- **Exercise**:
Nothing but the records, repeated exactly, should form the response.

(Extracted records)
= Beginning of Section =

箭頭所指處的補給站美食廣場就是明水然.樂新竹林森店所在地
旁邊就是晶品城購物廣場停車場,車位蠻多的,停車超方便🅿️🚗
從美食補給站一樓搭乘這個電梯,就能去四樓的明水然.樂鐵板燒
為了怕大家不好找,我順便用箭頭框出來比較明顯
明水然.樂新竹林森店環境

= End of Section =

- **Response to this task**:
箭頭所指處的補給站美食廣場就是明水然.樂新竹林森店所在地
旁邊就是晶品城購物廣場停車場,車位蠻多的,停車超方便🅿️🚗
從美食補給站一樓搭乘這個電梯,就能去四樓的明水然.樂鐵板燒
為了怕大家不好找,我順便用箭頭框出來比較明顯
明水然.樂新竹林森店環境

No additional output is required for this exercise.